The role of lmaster and the Luna master

The Luna daemon (luna2-daemon) runs on every controller, active and passive, and serves its API on all of them. The daemon is agnostic about which controller is the primary one — electing the active controller is Pacemaker's job, not Luna's.

Luna only needs one piece of HA information: which controller is the master, in the sense of being the source of truth for images. When images are synchronized between controllers, the master's images are the authoritative copy. This designation says nothing about which controller is "primary" for services; it only tells Luna whose images to trust when syncing.

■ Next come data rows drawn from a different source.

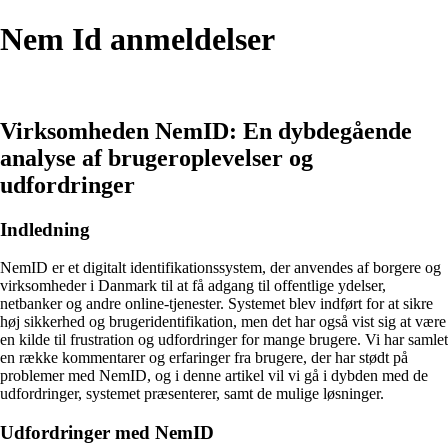
Nem Id anmeldelser
Virksomheden NemID: En dybdegående
analyse af brugeroplevelser og
udfordringer
Indledning
NemID er et digitalt identifikationssystem, der anvendes af borgere og
virksomheder i Danmark til at få adgang til offentlige ydelser,
netbanker og andre online-tjenester. Systemet blev indført for at sikre
høj sikkerhed og brugeridentifikation, men det har også vist sig at være
en kilde til frustration og udfordringer for mange brugere. Vi har samlet
en række kommentarer og erfaringer fra brugere, der har stødt på
problemer med NemID, og i denne artikel vil vi gå i dybden med de
udfordringer, systemet præsenterer, samt de mulige løsninger.
Udfordringer med NemID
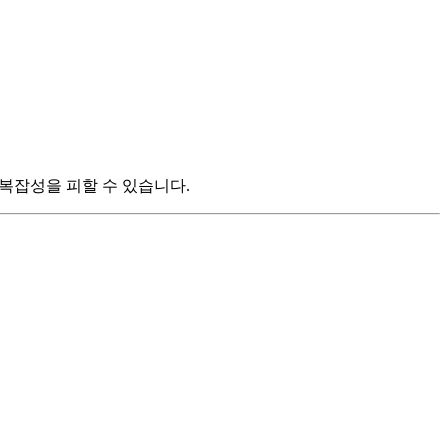
복잡성을 피할 수 있습니다.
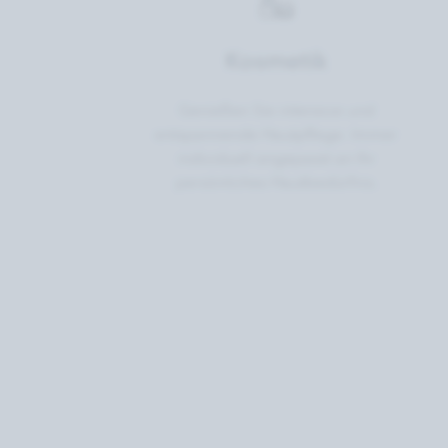
Kosmetik
Genießen Sie intensive und
entspannende Hautpflege. Immer
individuell angepasst an Ihr
persönliches Hautbedürfnis.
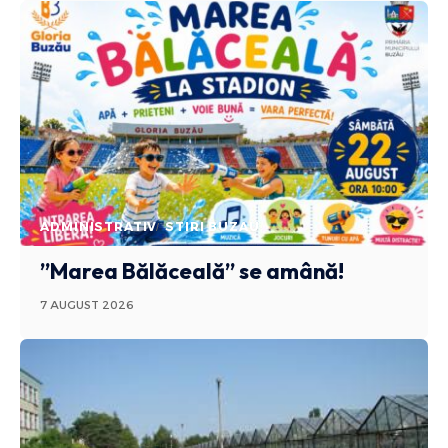
ADMINISTRATIV
STIRI BUZAU
”Marea Bălăceală” se amână!
7 AUGUST 2026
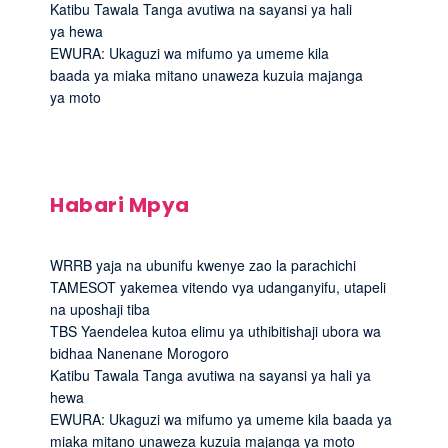
Katibu Tawala Tanga avutiwa na sayansi ya hali
ya hewa
EWURA: Ukaguzi wa mifumo ya umeme kila
baada ya miaka mitano unaweza kuzuia majanga
ya moto
Habari Mpya
WRRB yaja na ubunifu kwenye zao la parachichi
TAMESOT yakemea vitendo vya udanganyifu, utapeli
na uposhaji tiba
TBS Yaendelea kutoa elimu ya uthibitishaji ubora wa
bidhaa Nanenane Morogoro
Katibu Tawala Tanga avutiwa na sayansi ya hali ya
hewa
EWURA: Ukaguzi wa mifumo ya umeme kila baada ya
miaka mitano unaweza kuzuia majanga ya moto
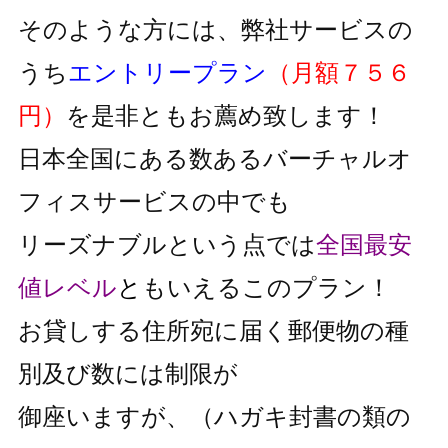
そのような方には、弊社サービスの
うち
エントリープラン
（月額７５６
円）
を是非ともお薦め致します！
日本全国にある数あるバーチャルオ
フィスサービスの中でも
リーズナブルという点では
全国最安
値レベル
と
もいえるこのプラン！
お貸しする住所宛に届く郵便物の種
別及び数には制限が
御座いますが、
（ハガキ封書の類の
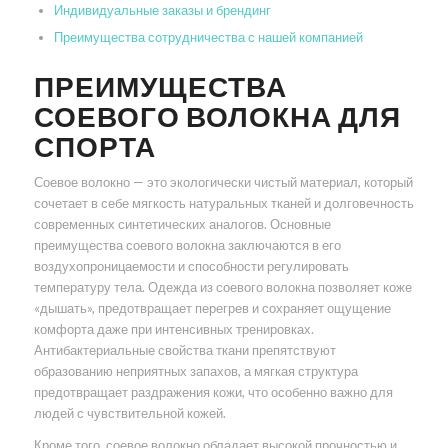
Индивидуальные заказы и брендинг
Преимущества сотрудничества с нашей компанией
ПРЕИМУЩЕСТВА
СОЕВОГО ВОЛОКНА ДЛЯ
СПОРТА
Соевое волокно — это экологически чистый материал, который
сочетает в себе мягкость натуральных тканей и долговечность
современных синтетических аналогов. Основные
преимущества соевого волокна заключаются в его
воздухопроницаемости и способности регулировать
температуру тела. Одежда из соевого волокна позволяет коже
«дышать», предотвращает перегрев и сохраняет ощущение
комфорта даже при интенсивных тренировках.
Антибактериальные свойства ткани препятствуют
образованию неприятных запахов, а мягкая структура
предотвращает раздражения кожи, что особенно важно для
людей с чувствительной кожей.
Кроме того, соевое волокно обладает высокой прочностью и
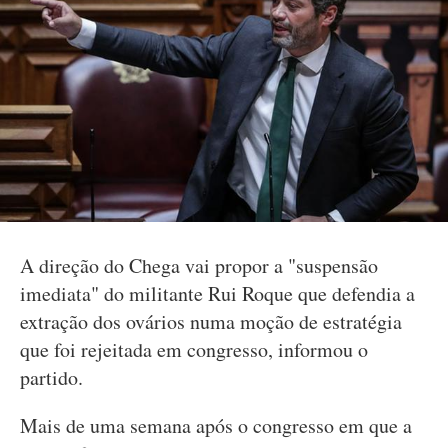
A direção do Chega vai propor a "suspensão
imediata" do militante Rui Roque que defendia a
extração dos ovários numa moção de estratégia
que foi rejeitada em congresso, informou o
partido.
Mais de uma semana após o congresso em que a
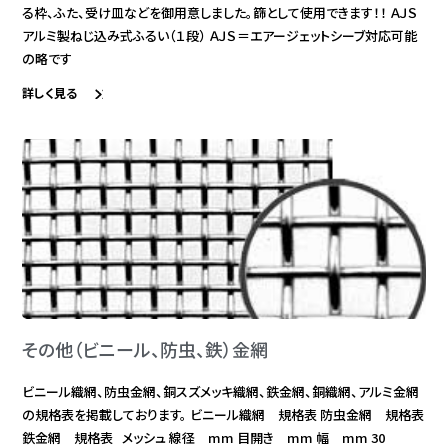
る枠、ふた、受け皿などを御用意しました。篩として使用できます！！ ＡＪＳ
アルミ製ねじ込み式ふるい（１段） ＡＪＳ＝エアージェットシーブ対応可能
の略です
詳しく見る
その他（ビニール、防虫、鉄）金網
ビニール織網、防虫金網、銅スズメッキ織網、鉄金網、銅織網、アルミ金網
の規格表を掲載しております。 ビニール織網 規格表 防虫金網 規格表
鉄金網 規格表 メッシュ 線径 mm 目開き mm 幅 mm 30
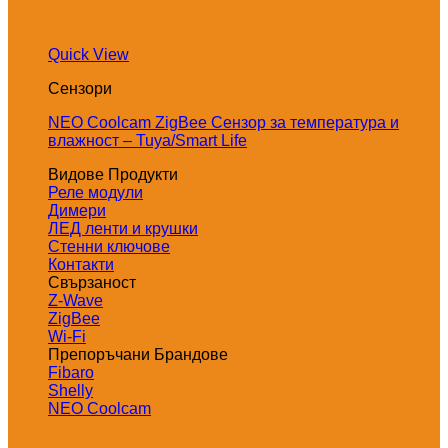
Quick View
Сензори
NEO Coolcam ZigBee Сензор за температура и
влажност – Tuya/Smart Life
Видове Продукти
Реле модули
Димери
ЛЕД ленти и крушки
Стенни ключове
Контакти
Свързаност
Z-Wave
ZigBee
Wi-Fi
Препоръчани Брандове
Fibaro
Shelly
NEO Coolcam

That designation is handled by the lmaster utility:

# lmaster -w        # show which controller is currently the master
# lmaster -a        # show the HA values of all controllers
# lmaster -s        # set the controller this runs on as the master

lmaster -a reports, per controller, the enabled, master, insync, syncimages and overrule flags, which is the quickest way to confirm the HA picture from Luna's side.

You normally do not run lmaster -s by hand. Pacemaker manages luna2-master.service, whose only job is to run lmaster -s on the controller it starts on. So when Pacemaker makes a controller active, that controller automatically becomes Luna's image master — keeping the source of truth for images aligned with the active controller, while the Luna daemon itself stays indifferent to who that is.